* _What the task asks_:
Among the lines below, count those with "Google". Give the total alone.

--- Given entries ---

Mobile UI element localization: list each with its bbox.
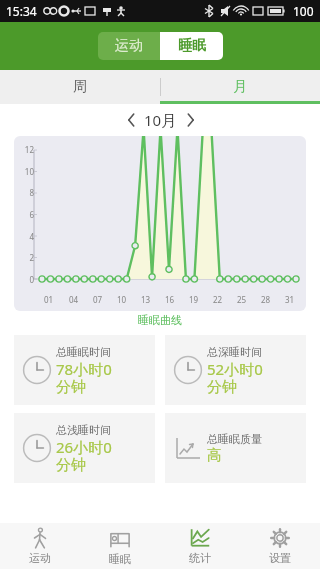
staticText: 15:34: [6, 3, 37, 19]
staticText: 总深睡时间: [207, 345, 262, 359]
staticText: 04: [69, 294, 79, 305]
button[interactable]: Previous month: [118, 107, 144, 133]
button[interactable]: Next month: [177, 107, 203, 133]
staticText: 月: [233, 78, 247, 96]
button[interactable]: 运动: [0, 523, 80, 569]
staticText: 19: [189, 294, 199, 305]
staticText: 22: [213, 294, 223, 305]
staticText: 78小时0 分钟: [56, 359, 112, 396]
button[interactable]: 总深睡时间: [165, 335, 306, 405]
staticText: 0: [14, 274, 34, 285]
button[interactable]: 总浅睡时间: [14, 413, 155, 483]
staticText: 13: [141, 294, 151, 305]
staticText: 4: [14, 231, 34, 242]
staticText: 10月: [144, 110, 177, 130]
staticText: 高: [207, 446, 222, 465]
staticText: 16: [165, 294, 175, 305]
button[interactable]: 统计: [160, 523, 240, 569]
staticText: 01: [44, 294, 54, 305]
staticText: 运动: [29, 551, 51, 565]
staticText: 统计: [189, 551, 211, 565]
button[interactable]: 设置: [240, 523, 320, 569]
staticText: 100: [293, 3, 314, 19]
staticText: 07: [93, 294, 103, 305]
staticText: 12: [14, 144, 34, 155]
staticText: 总睡眠时间: [56, 345, 111, 359]
button[interactable]: 总睡眠时间: [14, 335, 155, 405]
staticText: 睡眠: [109, 552, 131, 566]
staticText: 10: [14, 166, 34, 177]
staticText: 28: [261, 294, 271, 305]
staticText: 总睡眠质量: [207, 432, 262, 446]
staticText: 2: [14, 252, 34, 263]
button[interactable]: 总睡眠质量: [165, 413, 306, 483]
staticText: 31: [285, 294, 295, 305]
staticText: 52小时0 分钟: [207, 359, 263, 396]
staticText: 25: [237, 294, 247, 305]
staticText: 设置: [269, 551, 291, 565]
button[interactable]: 运动: [98, 32, 160, 60]
staticText: 运动: [115, 37, 143, 55]
staticText: 总浅睡时间: [56, 423, 111, 437]
staticText: 26小时0 分钟: [56, 437, 112, 474]
button[interactable]: 睡眠: [80, 523, 160, 569]
button[interactable]: 月: [160, 70, 320, 104]
staticText: 10: [117, 294, 127, 305]
staticText: 睡眠: [178, 37, 206, 55]
staticText: 6: [14, 209, 34, 220]
staticText: 8: [14, 187, 34, 198]
staticText: 睡眠曲线: [0, 313, 320, 327]
button[interactable]: 周: [0, 70, 160, 104]
staticText: 周: [73, 78, 87, 96]
button[interactable]: 睡眠: [160, 32, 223, 60]
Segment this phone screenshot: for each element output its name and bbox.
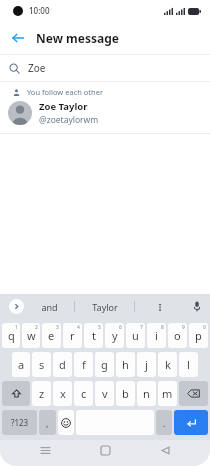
button[interactable]: l (179, 352, 198, 377)
button[interactable]: g (95, 352, 114, 377)
button[interactable]: n (137, 381, 156, 406)
button[interactable]: . (156, 410, 172, 435)
staticText: x (60, 386, 66, 401)
staticText: j (145, 357, 148, 372)
button[interactable]: You follow each other (0, 82, 210, 134)
staticText: 10:00 (29, 5, 50, 16)
staticText: ?123 (11, 417, 29, 428)
staticText: 8 (161, 324, 164, 331)
staticText: u (132, 328, 139, 343)
button[interactable]: v (95, 381, 114, 406)
staticText: q (8, 328, 15, 343)
button[interactable]: I (135, 294, 184, 319)
button[interactable]: More suggestions (9, 299, 24, 314)
button[interactable]: b (116, 381, 135, 406)
staticText: e (48, 328, 55, 343)
button[interactable]: z (32, 381, 51, 406)
staticText: Zoe Taylor (39, 100, 88, 113)
staticText: , (46, 417, 49, 429)
staticText: k (165, 357, 171, 372)
staticText: 9 (182, 324, 185, 331)
staticText: 3 (56, 324, 59, 331)
button[interactable]: Home (90, 440, 120, 461)
staticText: n (143, 386, 150, 401)
staticText: v (102, 386, 108, 401)
button[interactable]: a (12, 352, 30, 377)
staticText: f (82, 357, 86, 372)
button[interactable]: h (116, 352, 135, 377)
staticText: @zoetaylorwm (39, 114, 99, 126)
button[interactable]: u (126, 323, 145, 348)
staticText: i (155, 328, 158, 343)
button[interactable]: Shift (2, 381, 30, 406)
staticText: 5 (98, 324, 101, 331)
button[interactable]: r (63, 323, 82, 348)
button[interactable]: p (189, 323, 208, 348)
button[interactable]: w (22, 323, 40, 348)
button[interactable]: d (53, 352, 72, 377)
button[interactable]: m (158, 381, 177, 406)
staticText: y (112, 328, 118, 343)
staticText: New message (36, 30, 119, 46)
button[interactable]: and (24, 294, 74, 319)
button[interactable]: ?123 (2, 410, 37, 435)
staticText: l (187, 357, 190, 372)
button[interactable]: c (74, 381, 93, 406)
button[interactable]: Backspace (179, 381, 208, 406)
staticText: I (158, 301, 162, 313)
staticText: o (174, 328, 181, 343)
button[interactable]: t (84, 323, 103, 348)
staticText: . (163, 417, 166, 429)
button[interactable]: j (137, 352, 156, 377)
button[interactable]: Recents (30, 440, 60, 461)
staticText: p (195, 328, 202, 343)
staticText: 0 (203, 324, 206, 331)
button[interactable]: q (2, 323, 20, 348)
button[interactable]: s (32, 352, 51, 377)
staticText: 7 (140, 324, 143, 331)
staticText: Zoe (28, 61, 46, 75)
button[interactable]: Enter (174, 410, 208, 435)
button[interactable]: f (74, 352, 93, 377)
button[interactable]: x (53, 381, 72, 406)
button[interactable]: Taylor (75, 294, 134, 319)
button[interactable]: Zoe (0, 55, 210, 81)
staticText: r (70, 328, 75, 343)
staticText: 4 (77, 324, 80, 331)
button[interactable]: y (105, 323, 124, 348)
staticText: c (81, 386, 87, 401)
staticText: You follow each other (27, 87, 104, 97)
staticText: s (39, 357, 45, 372)
button[interactable]: k (158, 352, 177, 377)
staticText: w (27, 328, 36, 343)
staticText: 1 (15, 324, 18, 331)
staticText: b (122, 386, 129, 401)
button[interactable]: o (168, 323, 187, 348)
staticText: a (18, 357, 25, 372)
staticText: and (41, 301, 58, 313)
button[interactable]: i (147, 323, 166, 348)
staticText: t (92, 328, 96, 343)
staticText: h (122, 357, 129, 372)
button[interactable]: , (39, 410, 56, 435)
button[interactable]: Back (150, 440, 180, 461)
button[interactable]: Voice input (184, 294, 210, 319)
button[interactable]: Back (0, 22, 36, 54)
staticText: d (59, 357, 66, 372)
staticText: 6 (119, 324, 122, 331)
staticText: z (39, 386, 45, 401)
staticText: 2 (35, 324, 38, 331)
staticText: Taylor (92, 301, 118, 313)
staticText: g (101, 357, 108, 372)
staticText: m (162, 386, 173, 401)
button[interactable]: Emoji (58, 410, 74, 435)
button[interactable]: e (42, 323, 61, 348)
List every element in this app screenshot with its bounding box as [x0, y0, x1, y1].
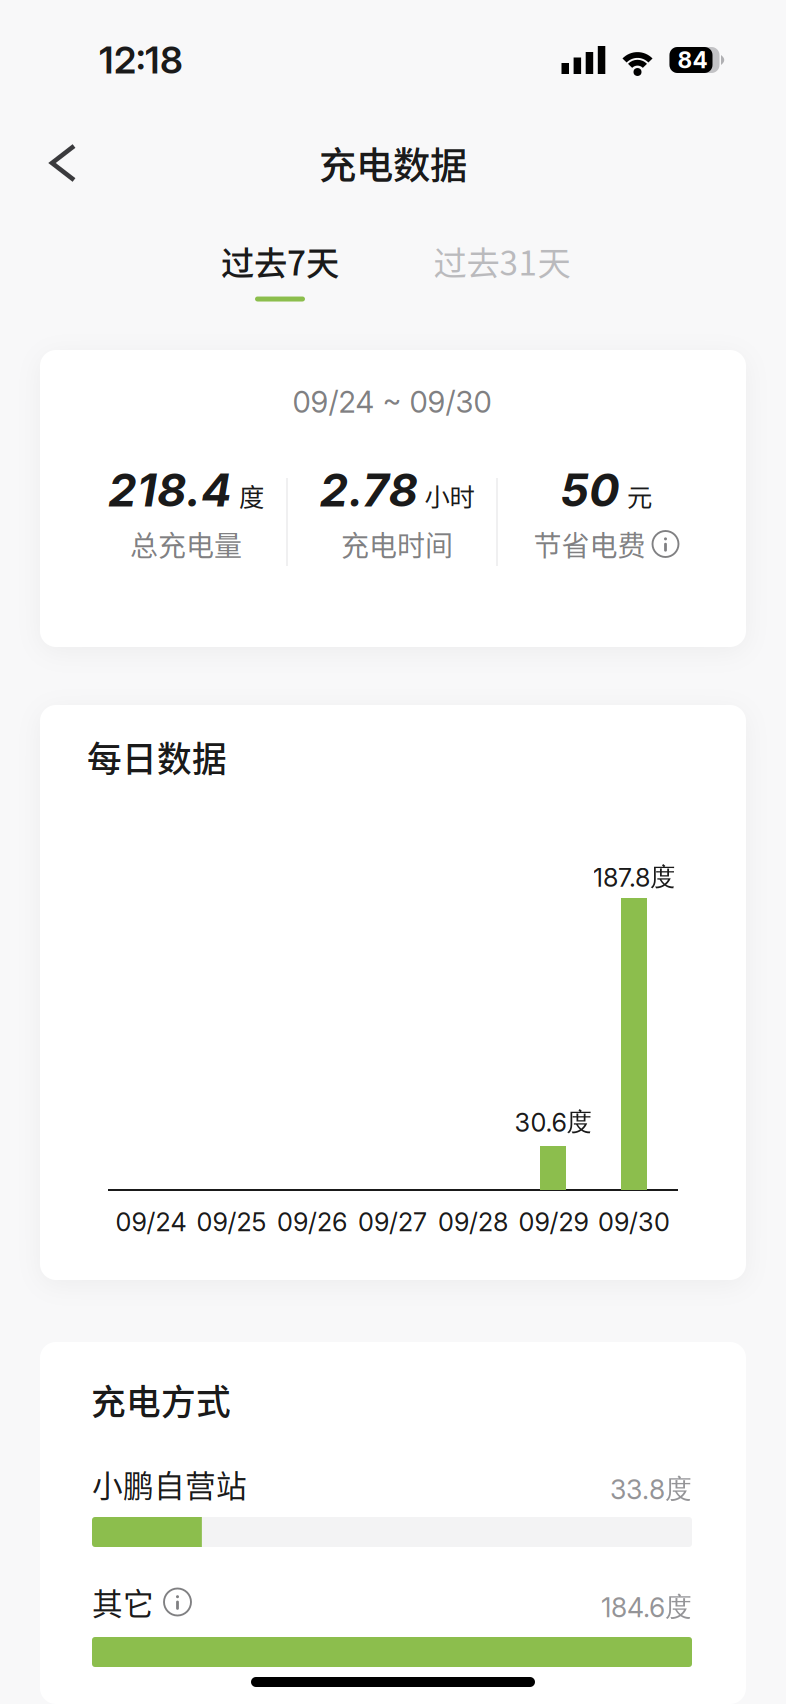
staticText: 12:18 [99, 37, 183, 83]
button[interactable]: 过去31天 [397, 228, 607, 294]
button[interactable] [164, 1588, 191, 1616]
staticText: 09/30 [598, 1207, 670, 1237]
staticText: 09/24 [116, 1207, 186, 1237]
staticText: 30.6度 [514, 1106, 592, 1138]
button[interactable] [0, 120, 104, 206]
staticText: 09/28 [438, 1207, 508, 1237]
staticText: 小时 [424, 477, 474, 514]
staticText: 总充电量 [130, 524, 242, 564]
staticText: 过去7天 [221, 237, 339, 285]
staticText: 充电时间 [341, 524, 453, 564]
staticText: 节省电费 [534, 524, 646, 564]
staticText: 187.8度 [593, 861, 675, 893]
staticText: 09/25 [196, 1207, 266, 1237]
staticText: 每日数据 [87, 732, 227, 782]
staticText: 50 [560, 463, 620, 518]
staticText: 184.6度 [601, 1590, 692, 1624]
staticText: 33.8度 [610, 1472, 692, 1506]
staticText: 09/29 [518, 1207, 588, 1237]
staticText: 84 [678, 46, 708, 74]
staticText: 2.78 [320, 463, 418, 518]
staticText: 过去31天 [434, 237, 570, 285]
staticText: 小鹏自营站 [92, 1462, 247, 1506]
staticText: 充电方式 [91, 1375, 231, 1425]
staticText: 充电数据 [319, 136, 467, 190]
staticText: 218.4 [108, 463, 232, 518]
staticText: 09/26 [277, 1207, 347, 1237]
button[interactable] [652, 531, 678, 557]
staticText: 09/24 ~ 09/30 [292, 384, 492, 420]
staticText: 09/27 [358, 1207, 427, 1237]
staticText: 元 [627, 477, 652, 514]
button[interactable]: 过去7天 [175, 228, 385, 294]
staticText: 度 [239, 477, 264, 514]
staticText: 其它 [92, 1580, 154, 1624]
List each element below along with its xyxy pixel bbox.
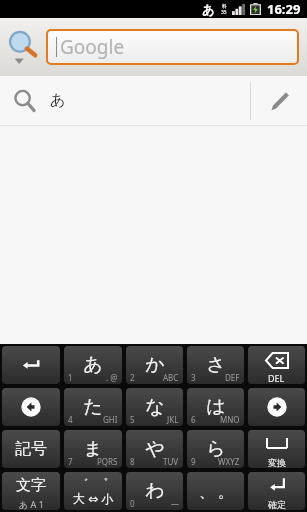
staticText: わ xyxy=(145,479,165,503)
staticText: 記号 xyxy=(15,439,47,459)
staticText: あ xyxy=(202,2,215,17)
staticText: 2 xyxy=(130,372,135,383)
staticText: TUV xyxy=(163,456,179,467)
button[interactable]: Confirm xyxy=(248,472,305,510)
button[interactable]: Move cursor right xyxy=(248,388,305,426)
staticText: 料 xyxy=(222,3,227,9)
staticText: 0 xyxy=(130,498,135,509)
staticText: JKL xyxy=(167,414,179,425)
staticText: GHI xyxy=(103,414,118,425)
staticText: 16:29 xyxy=(267,0,301,18)
staticText: — xyxy=(171,498,179,509)
button[interactable]: Google xyxy=(48,31,297,63)
staticText: は xyxy=(206,395,226,419)
staticText: さ xyxy=(206,353,226,377)
staticText: . @ xyxy=(106,372,118,383)
button[interactable]: た xyxy=(64,388,122,426)
staticText: 7 xyxy=(68,456,73,467)
staticText: 4 xyxy=(68,414,73,425)
button[interactable]: Delete xyxy=(248,346,305,384)
staticText: ABC xyxy=(163,372,179,383)
staticText: ゛ ゜ xyxy=(77,475,109,490)
button[interactable]: あ xyxy=(64,346,122,384)
staticText: 1 xyxy=(68,372,73,383)
staticText: 変換 xyxy=(268,457,286,468)
button[interactable]: Edit query xyxy=(251,76,307,125)
button[interactable]: ま xyxy=(64,430,122,468)
button[interactable]: 記号 xyxy=(2,430,60,468)
staticText: た xyxy=(83,395,103,419)
staticText: 文字 xyxy=(16,476,46,495)
staticText: あ A 1 xyxy=(19,498,44,510)
button[interactable]: さ xyxy=(187,346,244,384)
staticText: 、 。 xyxy=(199,481,233,501)
staticText: あ xyxy=(50,91,66,110)
staticText: DEF xyxy=(225,372,240,383)
staticText: 大 ⇔ 小 xyxy=(73,490,114,506)
button[interactable]: Switch input mode xyxy=(2,472,60,510)
button[interactable]: 、 。 xyxy=(187,472,244,510)
button[interactable]: Search provider xyxy=(0,18,46,76)
button[interactable]: な xyxy=(126,388,183,426)
staticText: 8 xyxy=(130,456,135,467)
staticText: な xyxy=(145,395,165,419)
button[interactable]: ら xyxy=(187,430,244,468)
staticText: ら xyxy=(206,437,226,461)
button[interactable]: Convert xyxy=(248,430,305,468)
button[interactable]: あ xyxy=(0,76,307,125)
button[interactable]: は xyxy=(187,388,244,426)
staticText: か xyxy=(145,353,165,377)
staticText: あ xyxy=(83,353,103,377)
staticText: WXYZ xyxy=(218,456,240,467)
staticText: 35 xyxy=(221,9,227,16)
staticText: ま xyxy=(83,437,103,461)
staticText: DEL xyxy=(268,372,285,384)
staticText: PQRS xyxy=(97,456,118,467)
staticText: MNO xyxy=(220,414,240,425)
staticText: や xyxy=(145,437,165,461)
button[interactable]: Undo xyxy=(2,346,60,384)
staticText: 確定 xyxy=(268,499,286,510)
staticText: 9 xyxy=(191,456,196,467)
button[interactable]: か xyxy=(126,346,183,384)
button[interactable]: や xyxy=(126,430,183,468)
staticText: 6 xyxy=(191,414,196,425)
button[interactable]: わ xyxy=(126,472,183,510)
button[interactable]: Dakuten and small xyxy=(64,472,122,510)
staticText: 5 xyxy=(130,414,135,425)
button[interactable]: Move cursor left xyxy=(2,388,60,426)
staticText: Google xyxy=(60,34,125,60)
staticText: 3 xyxy=(191,372,196,383)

---

* _Solution to this task_:
2